妙な汗をかくような心地にミグは胸に手をやった。するとその下で〈名もなき石〉がドクリとつぶやく。
――忌々しいうじ虫からの贈り物は消えたか。
どういうこと? と聞く前にナキが弾んだ声を上げた。
「あっ、ほらやっぱり! ミグおねえちゃんは赤の魔どーしでしょ!」
突然ぴょこんと跳ねたナキに圧され、ミグはテッサとヴィンに戸惑いの視線を送る。地下で暴走した時もナキにそう呼ばれていたことをうっすら覚えている。異様な興奮を帯びた少女の青い目を見たとたん、憎しみ混じりの寒気が背筋を通った。
「ミグ」
ひかえめにミグを呼び、手招くテッサに身を寄せる。ちらりと視線を飛ばした親友は、すぐそばにいるレゾンとヴォルを気にした風だった。
テッサは自分の目元を指して声を潜ませた。
「今、一瞬だけれどミグの目が赤く光ったように見えたの」
まったく自覚がなく驚いたが、〈名もなき石〉が干渉してきたからだとすぐに察した。
「ナキさんの右目は〈レティナ〉で、見た映像は転送されるようになっていた。だからレゾン様はミグを狙う組織のスパイだと疑っているわ。まだナキさんから話を聞けてなくて確証はないのだけれど、その組織というのはおそらく――」
うじ虫、と毒づいた〈名もなき石〉の暗い憎悪がミグの心を冷やす。
「ねえねえ! ミグおねえちゃん赤の魔どーし出して! ナキ、赤の魔どーしとおしゃべりしたい!」
突然、テッサの声を遮って〈防護壁〉を叩きはじめたナキにびくりと震える。
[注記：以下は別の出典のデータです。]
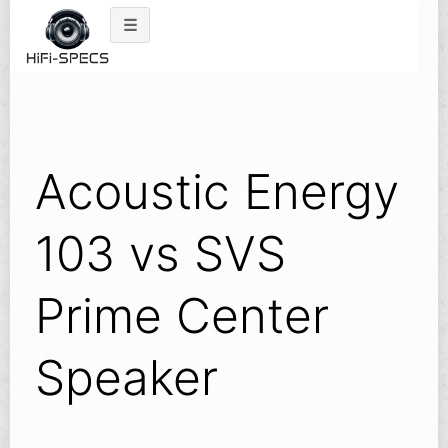
Skip
to
content
Acoustic Energy
103 vs SVS
Prime Center
Speaker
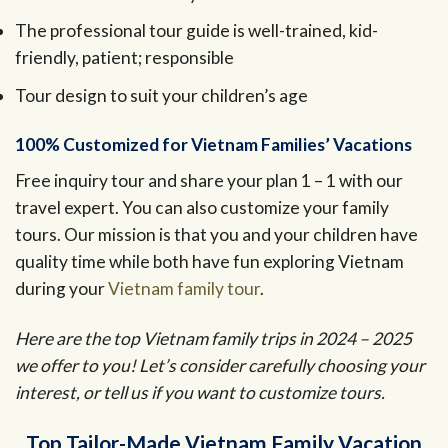
The professional tour guide is well-trained, kid-
friendly, patient; responsible
Tour design to suit your children’s age
100% Customized for Vietnam Families’ Vacations
Free inquiry tour and share your plan 1 – 1 with our
travel expert. You can also customize your family
tours. Our mission is that you and your children have
quality time while both have fun exploring Vietnam
during your
Vietnam family tour
.
Here are the top Vietnam family trips in 2024 – 2025
we offer to you! Let’s consider carefully choosing your
interest, or tell us if you want to customize tours.
Top Tailor-Made Vietnam Family Vacation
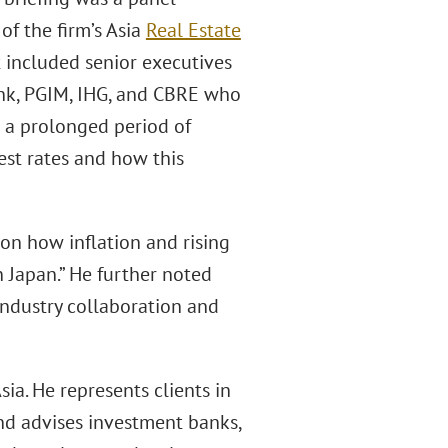
r of the firm’s Asia
Real Estate
t included senior executives
nk, PGIM, IHG, and CBRE who
m a prolonged period of
rest rates and how this
 on how inflation and rising
n Japan.” He further noted
industry collaboration and
Asia. He represents clients in
and advises investment banks,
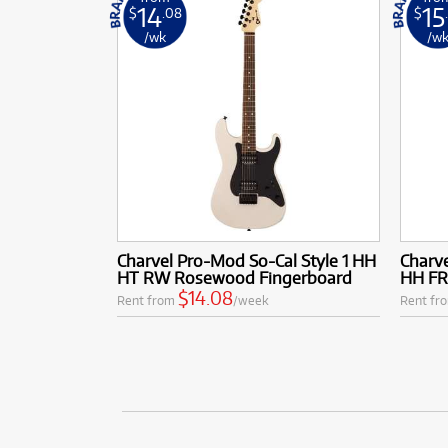
14
15
$
.08
$
/wk
/w
Charvel Pro-Mod So-Cal Style 1 HH
Charve
HT RW Rosewood Fingerboard
HH FR
$14.08
Rent from
/week
Rent fr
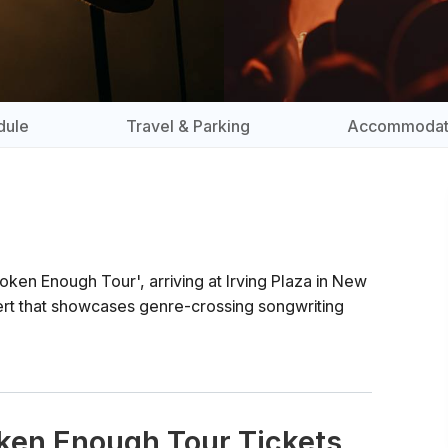
dule
Travel & Parking
Accommodat
ken Enough Tour', arriving at Irving Plaza in New
rt that showcases genre-crossing songwriting
oken Enough Tour Tickets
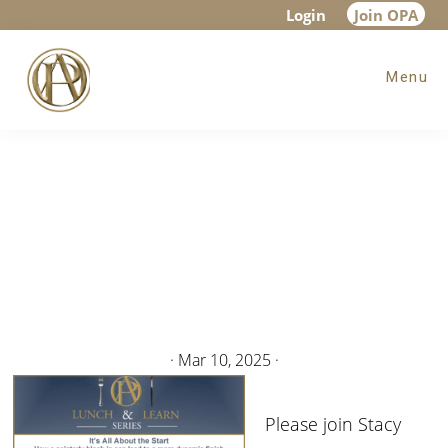
Skip
Skip
Login
Join OPA
to
to
Menu
main
footer
content
·
Mar 10, 2025
·
Please join Stacy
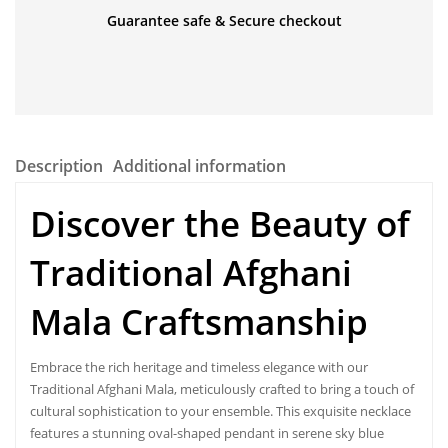
Guarantee safe & Secure checkout
Description
Additional information
Discover the Beauty of
Traditional Afghani
Mala Craftsmanship
Embrace the rich heritage and timeless elegance with our
Traditional Afghani Mala
, meticulously crafted to bring a touch of
cultural sophistication to your ensemble. This exquisite necklace
features a stunning oval-shaped pendant in serene sky blue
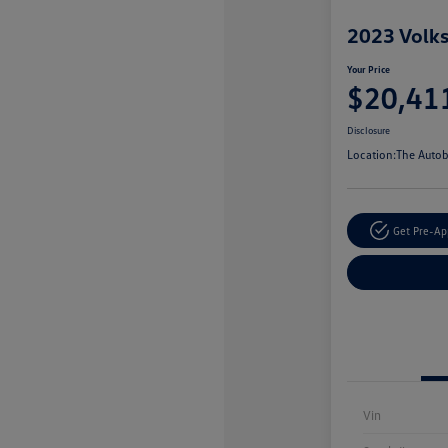
2023 Volk
Your Price
$20,41
Disclosure
Location:
The Autob
Get Pre-A
Vin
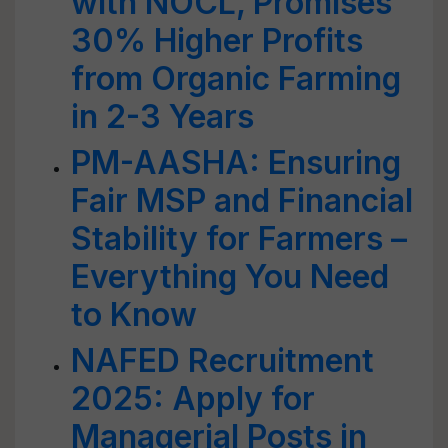
with NOCL, Promises
30% Higher Profits
from Organic Farming
in 2-3 Years
PM-AASHA: Ensuring
Fair MSP and Financial
Stability for Farmers –
Everything You Need
to Know
NAFED Recruitment
2025: Apply for
Managerial Posts in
と、にわかに激しい怒りが湧き起こった。
だがこれは自分の感情ではないとミグは胸元を握り締め抑え込もうとする。
「ぐうた!?」
なにかに気づいたヴィンが身を乗り出した瞬間、ミグの視界に赤く染まった毛先がふわりと舞い込んだ。そして口が勝手に喋り出す。